Bank of America discovered that certain giving trends grew in popularity among donors last year as well. For instance, respondents were just about as likely to base their donation decisions on issues (44%) as they did on organizations (45%) — a shift from the frequently organization-driven donation strategies that were maintained before 2020.

Some of the biggest causes affluent households focused on last year included sustainable and impact investing (13%), as well as social and racial justice issues (22%). The survey also indicated that over 1 in 10 respondents prioritized this subject (19%), so this particular issue area may very well see more attention and support in the years to come.

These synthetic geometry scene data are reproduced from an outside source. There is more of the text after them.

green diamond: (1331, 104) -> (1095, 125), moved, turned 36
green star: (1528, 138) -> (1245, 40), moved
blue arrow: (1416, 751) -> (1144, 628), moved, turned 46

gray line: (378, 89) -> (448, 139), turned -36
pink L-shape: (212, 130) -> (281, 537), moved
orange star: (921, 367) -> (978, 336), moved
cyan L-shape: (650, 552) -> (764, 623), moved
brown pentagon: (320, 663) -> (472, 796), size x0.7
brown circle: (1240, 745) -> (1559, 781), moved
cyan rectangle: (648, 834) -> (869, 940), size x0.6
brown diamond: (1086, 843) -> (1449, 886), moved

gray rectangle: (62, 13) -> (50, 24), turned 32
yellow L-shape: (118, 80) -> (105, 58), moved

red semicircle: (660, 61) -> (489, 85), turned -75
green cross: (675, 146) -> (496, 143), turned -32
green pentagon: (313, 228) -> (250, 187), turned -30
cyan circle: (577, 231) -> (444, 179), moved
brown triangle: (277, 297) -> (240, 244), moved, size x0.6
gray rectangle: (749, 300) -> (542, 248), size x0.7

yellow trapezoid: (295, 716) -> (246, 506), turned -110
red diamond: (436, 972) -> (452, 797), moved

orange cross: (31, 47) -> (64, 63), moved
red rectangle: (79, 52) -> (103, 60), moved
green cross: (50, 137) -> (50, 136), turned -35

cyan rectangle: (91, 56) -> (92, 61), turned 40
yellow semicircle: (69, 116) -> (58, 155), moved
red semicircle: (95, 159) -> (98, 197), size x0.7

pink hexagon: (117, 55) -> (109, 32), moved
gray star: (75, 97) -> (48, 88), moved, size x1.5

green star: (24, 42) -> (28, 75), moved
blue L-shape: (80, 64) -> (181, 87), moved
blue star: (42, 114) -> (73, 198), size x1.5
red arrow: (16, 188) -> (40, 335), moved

Direct digital giving, charitable giving knowledge also increasing in importance

Other findings from the Bank of America report shed some light on other aspects of affluent giving that changed in 2020. More respondents utilized direct digital giving as an alternative to traditional giving vehicles, including:

  • 57% of donors who gave via a nonprofit's website
  • 18% who used GoFundMe and other crowdfunding platforms
  • 17% who used payment processing apps, such as Zelle or Venmo
  • 13% who used social media tools

Additionally, knowledge about charitable giving is quickly becoming an important factor for affluent donors across the board. Bank of America found that respondents who feel they're knowledgeable (48%) or expert (5%) about giving are more likely to be involved with the process — including monitoring the impact of their giving, ensuring their gift is having its intended impact and taking advantage of giving vehicles.

Still, the biggest challenges facing affluent donors today also revolve around charitable giving knowledge, including:

  • Identifying what donors care about and deciding where to donate (40%)
  • Understanding how much they can afford to give (32%)
  • Monitoring their giving to ensure it has its intended impact (24%)

Methodology: Bank of America Private Bank and the Indiana University Lilly Family School of Philanthropy used Ipsos to conduct a survey of 1,626 affluent U.S. households in January 2021, based on their charitable giving in 2020. The nationally representative random sample included respondents with a net worth of $1 million or more (excluding the value of their primary home) and/or an annual household income of $200,000 or more.